The players aren’t blameless. Many of them, most notably Michael Jordan, who crossed over and bought the Charlotte Hornets, see themselves as tycoons in the making, not laborers. In other words, they see ownership as role models, not the people keeping them down. Under the leadership of Chris Paul, the players’ union has fought for provisions like the supermax contract (which benefits superstars and teams) instead of using that negotiating capital to go after something, like abolishing the draft or restricted free agency, or even a higher percentage of revenue, that would have been a greater benefit to the union’s poorest members. Even among workers, the rich exploit the poor.

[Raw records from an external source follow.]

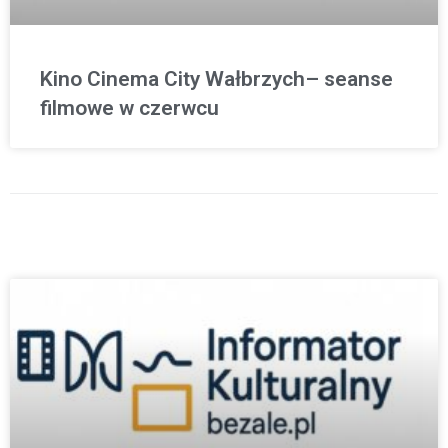
Kino Cinema City Wałbrzych– seanse
filmowe w czerwcu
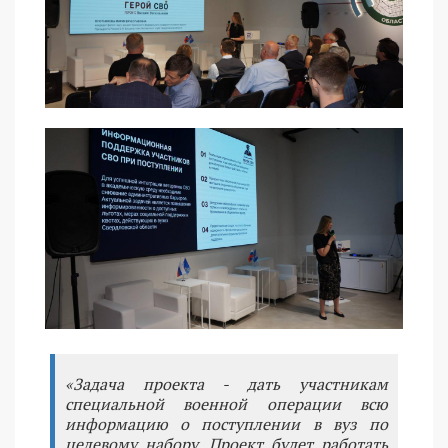
«Задача проекта - дать участникам
специальной военной операции всю
информацию о поступлении в вуз по
целевому набору. Проект будет работать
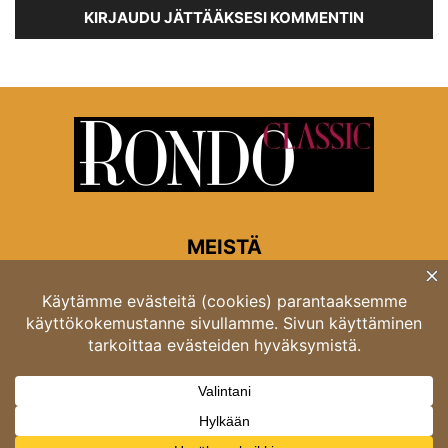
KIRJAUDU JÄTTÄÄKSESI KOMMENTIN
MEISTÄ
Rondon toimitus
Opastinsilta 6A 00520 Helsinki
Asiakaspalvelu: puh. 03 4246 5318
asiakaspalvelu@rondo.fi
Ota meihin yhteyttä:
toimitus@rondo.fi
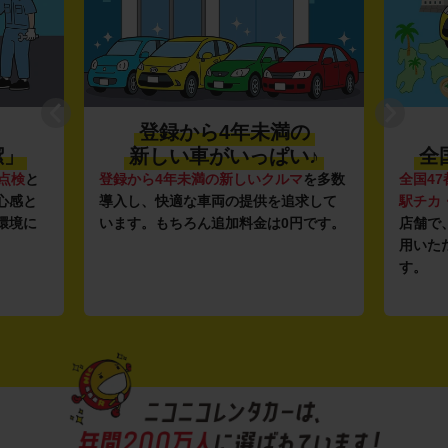
登録から4年未満の
潔」
新しい車がいっぱい♪
全
点検
と
登録から4年未満の新しいクルマ
を多数
全国47
心感と
導入し、快適な車両の提供を追求して
駅チカ
環境に
います。もちろん追加料金は0円です。
店舗で
用いた
す。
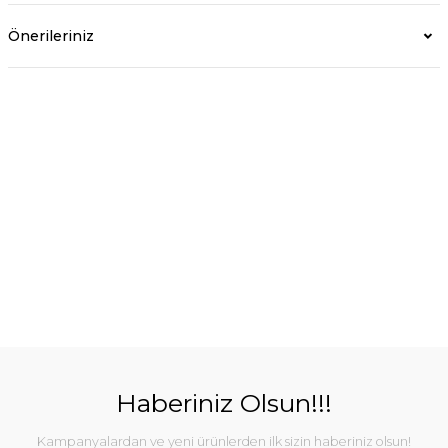
Önerileriniz
Haberiniz Olsun!!!
Kampanyalardan ve yeni ürünlerden ilk sizin haberiniz olsun!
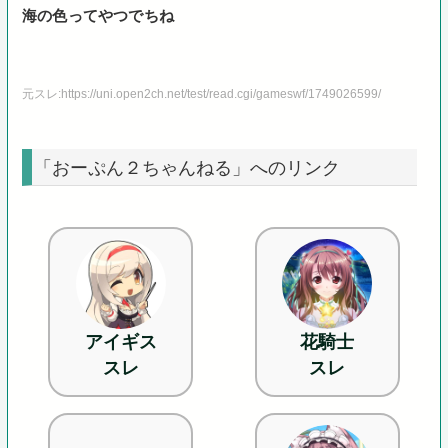
海の色ってやつでちね
元スレ:https://uni.open2ch.net/test/read.cgi/gameswf/1749026599/
「おーぷん２ちゃんねる」へのリンク
アイギス
花騎士
スレ
スレ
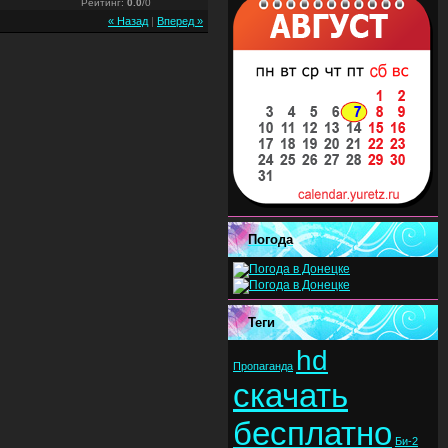
Рейтинг
:
0.0
/
0
« Назад
|
Вперед »
Погода
Теги
hd
Пропаганда
скачать
бесплатно
Би-2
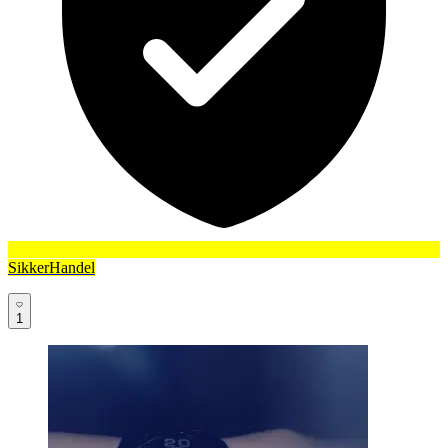
SikkerHandel
1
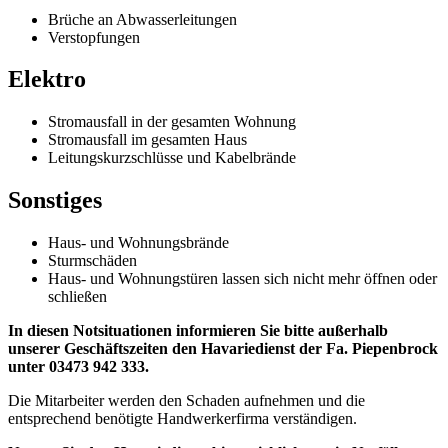
Brüche an Abwasserleitungen
Verstopfungen
Elektro
Stromausfall in der gesamten Wohnung
Stromausfall im gesamten Haus
Leitungskurzschlüsse und Kabelbrände
Sonstiges
Haus- und Wohnungsbrände
Sturmschäden
Haus- und Wohnungstüren lassen sich nicht mehr öffnen oder
schließen
In diesen Notsituationen informieren Sie bitte außerhalb
unserer Geschäftszeiten den Havariedienst der Fa. Piepenbrock
unter 03473 942 333.
Die Mitarbeiter werden den Schaden aufnehmen und die
entsprechend benötigte Handwerkerfirma verständigen.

After all, Durant and Nowitzki could have demanded to be paid what they’re worth. Nowitzki in particular, as the immensely popular face of a franchise that’s treading water, is the rare athlete who could win the PR battle in a contract dispute against the abrasive Cuban.

Perhaps Nowitzki and the Mavericks have a handshake deal regarding Nowitzki’s post-basketball career, but a sinecure special assistant to the GM role likely wouldn’t pay $10 million a year — even if the whole arrangement didn’t smack of cap circumvention. And sure, being close to Silicon Valley helps Durant network with the business leaders he might one day hope to become, though in the age of videoconferencing and private jets, physical location matters much less than it used to. Durant was a global icon when he played in Oklahoma City, after all. And though it’s been said that both Nowitzki and Durant could make their money back through endorsements, Nowitzki has famously eschewed endorsement deals, except for his Nike contract, and it doesn’t matter if Durant makes the money back through endorsements. Why couldn’t he have signed the bigger deal and still garnered all the same endorsements?

Besides, a couple of lost millions for super-rich athletes aren’t the real problem here.

In today’s American labor culture, demanding to be paid the value of your labor is frequently painted as “not being a team player,” which is a cardinal sin for a team sport athlete. Athletes are trained not only to play a game, but to be obedient and to respect people in power just because they’re powerful, and regardless of whether they’re shown the same respect in return. When Durant or Nowitzki — themselves both worth hundreds of millions of dollars — gets mesmerized by that power, it’s not a huge deal. But when the lessons of those relationships get translated to ordinary worker-employer relationships, it is. When was the last time your boss used the phrase “be a team player” and gave you good news? Why should you sacrifice for your employer?

Suffice it to say, I’d rather the odd $10 million go to the players, and not the owners. And unless you’re in the business of ripping off housewives or saddling college kids with lifelong debt or kicking people out of their homes, so should you.